_WORK ITEM_
For each line in the data that includes "请编辑群公告", make a copy.

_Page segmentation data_

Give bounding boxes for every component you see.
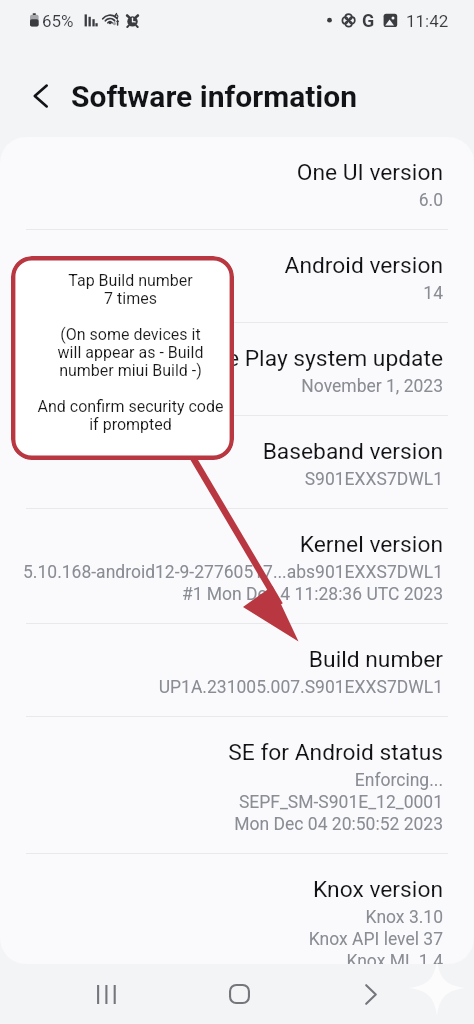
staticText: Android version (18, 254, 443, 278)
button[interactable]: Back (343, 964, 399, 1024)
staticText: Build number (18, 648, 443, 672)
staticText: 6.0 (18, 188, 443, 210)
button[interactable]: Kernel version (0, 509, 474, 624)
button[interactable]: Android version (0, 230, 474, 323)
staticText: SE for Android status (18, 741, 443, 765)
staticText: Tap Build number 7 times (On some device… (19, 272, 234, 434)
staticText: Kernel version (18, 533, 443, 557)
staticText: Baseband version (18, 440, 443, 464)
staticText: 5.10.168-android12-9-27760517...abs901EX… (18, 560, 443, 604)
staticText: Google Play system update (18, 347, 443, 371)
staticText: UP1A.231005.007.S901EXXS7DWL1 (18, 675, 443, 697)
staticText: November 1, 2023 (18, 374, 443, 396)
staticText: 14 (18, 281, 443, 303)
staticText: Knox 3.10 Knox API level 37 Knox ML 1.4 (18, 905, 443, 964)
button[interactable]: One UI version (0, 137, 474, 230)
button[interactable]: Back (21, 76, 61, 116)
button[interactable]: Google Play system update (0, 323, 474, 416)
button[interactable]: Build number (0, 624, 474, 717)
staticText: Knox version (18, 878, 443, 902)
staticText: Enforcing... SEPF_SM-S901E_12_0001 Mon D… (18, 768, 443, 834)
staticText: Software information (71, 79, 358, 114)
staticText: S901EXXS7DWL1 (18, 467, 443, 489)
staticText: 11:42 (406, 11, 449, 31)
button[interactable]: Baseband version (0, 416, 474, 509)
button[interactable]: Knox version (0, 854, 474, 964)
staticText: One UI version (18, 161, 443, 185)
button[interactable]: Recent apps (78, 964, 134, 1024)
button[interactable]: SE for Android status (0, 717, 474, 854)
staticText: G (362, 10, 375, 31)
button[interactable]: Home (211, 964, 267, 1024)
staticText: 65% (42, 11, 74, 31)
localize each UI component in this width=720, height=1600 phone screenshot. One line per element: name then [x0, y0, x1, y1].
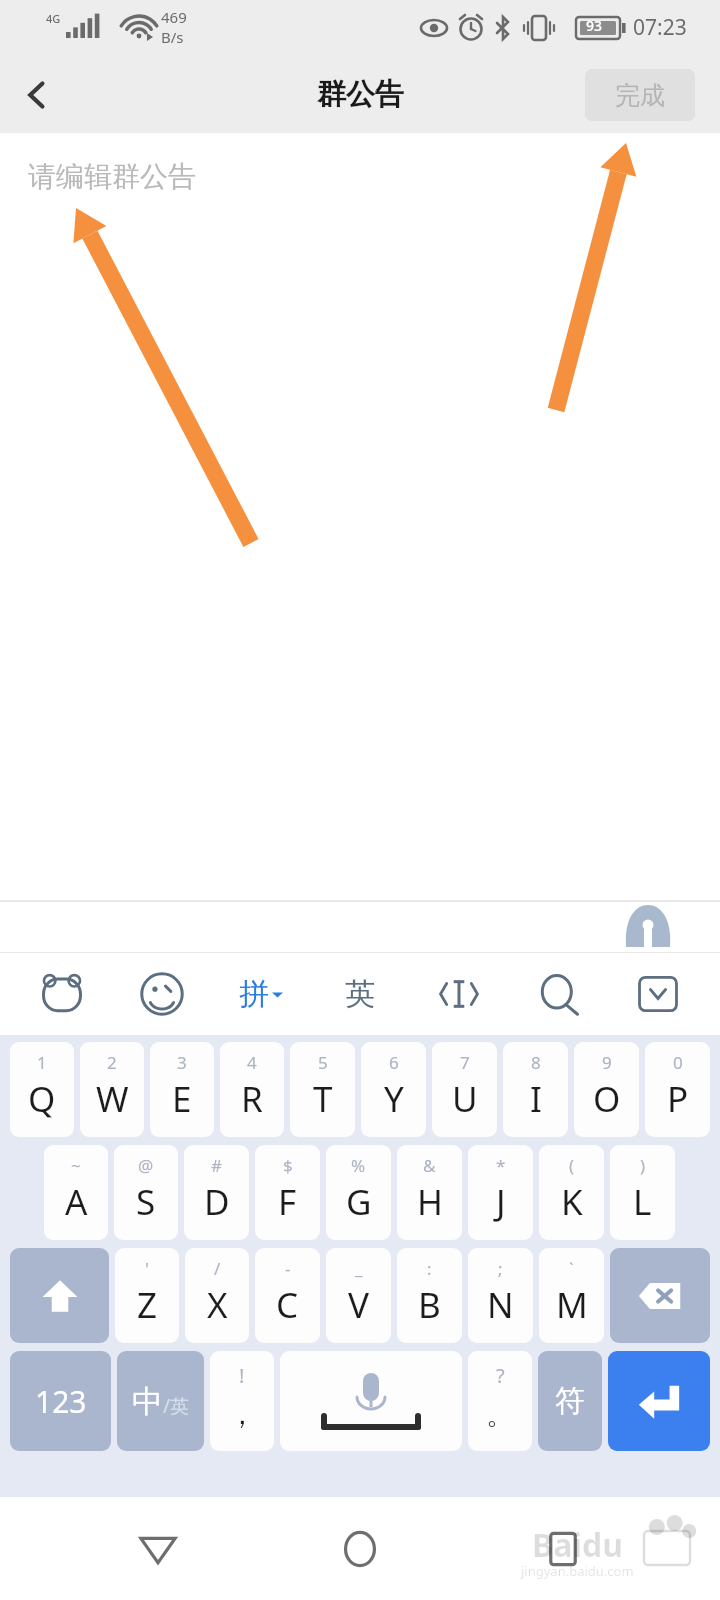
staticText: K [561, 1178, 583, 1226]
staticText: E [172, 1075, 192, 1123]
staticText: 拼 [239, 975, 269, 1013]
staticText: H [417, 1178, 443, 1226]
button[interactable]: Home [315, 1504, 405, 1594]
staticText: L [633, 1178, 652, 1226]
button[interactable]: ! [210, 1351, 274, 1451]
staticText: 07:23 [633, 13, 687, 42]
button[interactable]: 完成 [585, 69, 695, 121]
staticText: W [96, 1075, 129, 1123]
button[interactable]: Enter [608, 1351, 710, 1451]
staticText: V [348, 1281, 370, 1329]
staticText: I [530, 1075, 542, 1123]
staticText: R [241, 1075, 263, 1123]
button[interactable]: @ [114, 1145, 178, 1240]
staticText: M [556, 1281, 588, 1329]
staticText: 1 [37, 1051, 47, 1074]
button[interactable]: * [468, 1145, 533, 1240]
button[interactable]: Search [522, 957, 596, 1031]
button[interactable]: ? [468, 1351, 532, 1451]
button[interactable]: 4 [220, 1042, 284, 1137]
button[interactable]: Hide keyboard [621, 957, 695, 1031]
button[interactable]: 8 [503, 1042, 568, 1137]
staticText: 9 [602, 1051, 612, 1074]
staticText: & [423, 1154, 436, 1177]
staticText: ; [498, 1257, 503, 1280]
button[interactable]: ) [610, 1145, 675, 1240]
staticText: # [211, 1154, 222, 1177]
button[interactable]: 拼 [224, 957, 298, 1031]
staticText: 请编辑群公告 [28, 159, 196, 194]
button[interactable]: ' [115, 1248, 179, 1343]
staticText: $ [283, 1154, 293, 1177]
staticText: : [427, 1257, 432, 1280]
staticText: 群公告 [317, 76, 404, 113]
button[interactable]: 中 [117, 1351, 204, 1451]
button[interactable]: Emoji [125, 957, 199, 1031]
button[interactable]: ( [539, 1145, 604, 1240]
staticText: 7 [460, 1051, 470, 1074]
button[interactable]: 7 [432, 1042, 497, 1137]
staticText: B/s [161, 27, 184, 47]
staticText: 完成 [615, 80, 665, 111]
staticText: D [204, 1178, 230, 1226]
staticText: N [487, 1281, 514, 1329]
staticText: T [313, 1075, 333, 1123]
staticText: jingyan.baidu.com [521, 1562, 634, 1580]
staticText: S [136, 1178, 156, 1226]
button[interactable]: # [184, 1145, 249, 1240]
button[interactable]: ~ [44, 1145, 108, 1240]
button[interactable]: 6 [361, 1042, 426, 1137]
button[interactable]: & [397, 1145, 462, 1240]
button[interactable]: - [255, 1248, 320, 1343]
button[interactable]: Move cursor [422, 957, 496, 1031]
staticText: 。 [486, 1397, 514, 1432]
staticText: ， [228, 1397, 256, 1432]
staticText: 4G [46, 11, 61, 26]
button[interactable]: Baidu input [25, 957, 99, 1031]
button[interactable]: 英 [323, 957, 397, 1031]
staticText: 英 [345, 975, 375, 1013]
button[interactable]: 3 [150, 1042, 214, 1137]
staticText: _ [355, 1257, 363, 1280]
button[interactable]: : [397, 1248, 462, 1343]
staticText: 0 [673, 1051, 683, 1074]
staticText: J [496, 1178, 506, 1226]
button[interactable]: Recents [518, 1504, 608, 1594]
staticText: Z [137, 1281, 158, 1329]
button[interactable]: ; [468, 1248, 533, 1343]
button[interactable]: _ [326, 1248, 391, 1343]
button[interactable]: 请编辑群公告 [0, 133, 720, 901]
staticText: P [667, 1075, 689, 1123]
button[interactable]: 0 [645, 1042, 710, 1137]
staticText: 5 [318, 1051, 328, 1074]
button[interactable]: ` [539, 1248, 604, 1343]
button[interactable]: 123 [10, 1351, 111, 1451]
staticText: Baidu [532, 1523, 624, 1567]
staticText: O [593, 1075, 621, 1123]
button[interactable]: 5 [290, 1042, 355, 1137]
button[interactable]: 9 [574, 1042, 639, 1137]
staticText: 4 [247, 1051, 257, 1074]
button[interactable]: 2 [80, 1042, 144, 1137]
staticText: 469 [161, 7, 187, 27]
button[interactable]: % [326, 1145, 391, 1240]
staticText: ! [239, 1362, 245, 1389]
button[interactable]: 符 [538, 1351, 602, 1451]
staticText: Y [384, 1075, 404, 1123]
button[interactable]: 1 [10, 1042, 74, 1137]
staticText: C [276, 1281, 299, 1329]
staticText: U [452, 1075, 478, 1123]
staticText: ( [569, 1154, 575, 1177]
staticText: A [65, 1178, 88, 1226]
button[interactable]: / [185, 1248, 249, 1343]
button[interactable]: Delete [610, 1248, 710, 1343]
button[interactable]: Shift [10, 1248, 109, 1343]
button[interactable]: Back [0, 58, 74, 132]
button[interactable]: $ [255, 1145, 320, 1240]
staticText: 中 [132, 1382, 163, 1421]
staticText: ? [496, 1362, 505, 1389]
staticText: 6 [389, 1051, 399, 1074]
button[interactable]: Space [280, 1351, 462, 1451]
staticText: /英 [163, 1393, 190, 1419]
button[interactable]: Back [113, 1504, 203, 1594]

_EXERCISE SOLUTION_
staticText: 请编辑群公告 [28, 159, 196, 194]
button[interactable]: 请编辑群公告 [0, 133, 720, 901]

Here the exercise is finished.